It’s official. I have been pregnant for an Ice Age.
This baby will NEVER COME.
Never mind that my actual due date is still 6 days away. My OB told me two weeks ago that I was probably going to be early with this one–and I, fool that I am, believed him.
Now I am 39+ weeks pregnant, having Braxton Hicks contractions about 95% of my waking hours, but when I go to my OB he tells me I’m “maybe a fingertip dilated,” which we all know means, nothing is happening. And everyone, including me, thinks that I should have had this baby long ago. I mean, I’ve nesting-instincted my way through every closet and junk drawer we have. What is this baby waiting for?
The worst part of it isn’t my own impatience. Or even that my friend three blocks away, due a week after me, had her baby two days ago. It’s that I am now disappointing people, everywhere I go, just by showing up. It’s like being Norm and walking into the bar on Cheers, only I make everyone really depressed.
“Ammmmyyyyy!” my apartment building’s doorman, super, and elevator operator chime in unison every time I get off the elevator. “Still waiting?”

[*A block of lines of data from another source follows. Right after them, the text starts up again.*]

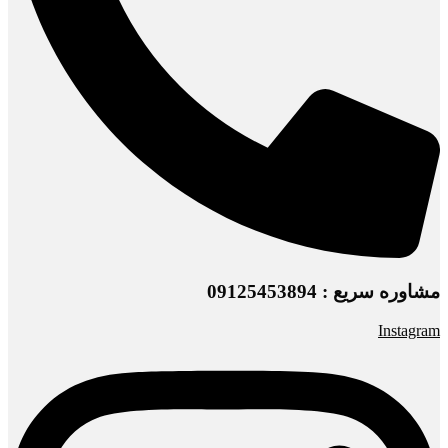
مشاوره سریع : 09125453894
Instagram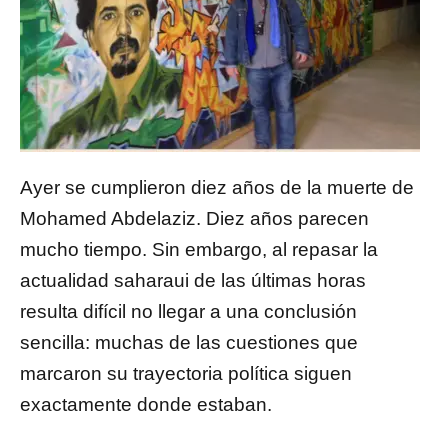
Ayer se cumplieron diez años de la muerte de
Mohamed Abdelaziz. Diez años parecen
mucho tiempo. Sin embargo, al repasar la
actualidad saharaui de las últimas horas
resulta difícil no llegar a una conclusión
sencilla: muchas de las cuestiones que
marcaron su trayectoria política siguen
exactamente donde estaban.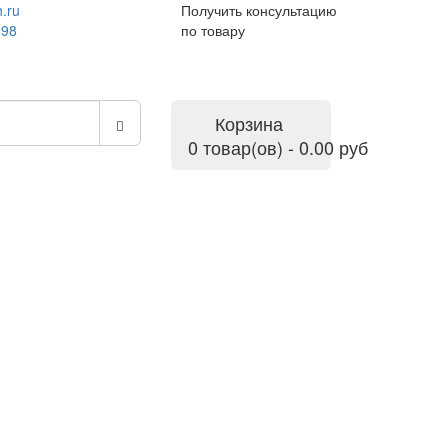
.ru
Получить консультацию
-98
по товару
Корзина
0 товар(ов) - 0.00 руб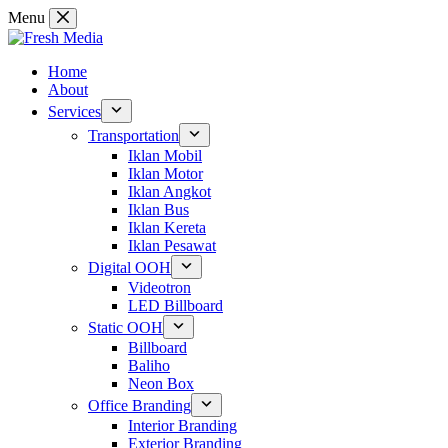
Skip
Menu
to
content
Home
About
Services
Transportation
Iklan Mobil
Iklan Motor
Iklan Angkot
Iklan Bus
Iklan Kereta
Iklan Pesawat
Digital OOH
Videotron
LED Billboard
Static OOH
Billboard
Baliho
Neon Box
Office Branding
Interior Branding
Exterior Branding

“Oh no!” the moms and dads say at nursery school dropoff. “You’re still here? What is going ON?”
None of this is really helping. You think YOU’RE frustrated that I’m still pregnant? I think. Try being in here with both of us.
Yes, I’ve tried walking. Spicy foods. Red raspberry leaf tea. I went for a prenatal massage and, for the full hour, the therapist pretty much only touched the pressure points that can trigger labor. If you’ve heard of the method, I’ve tried it, trust me.
So it’s fine. I’ve made my peace with it: no baby, ever. I’m going to walk around with a bowling ball belly that sags to my knees for the rest of my life. Honestly, that’s starting to sound better than the eleven-pounder that will descend through my birth canal if I ever do deliver.
Note to self: someday, when I’m talking to a woman who I thought was supposed to deliver weeks ago, I’m going to SAY NOTHING. Not even mention it. Or, if I forget… duck.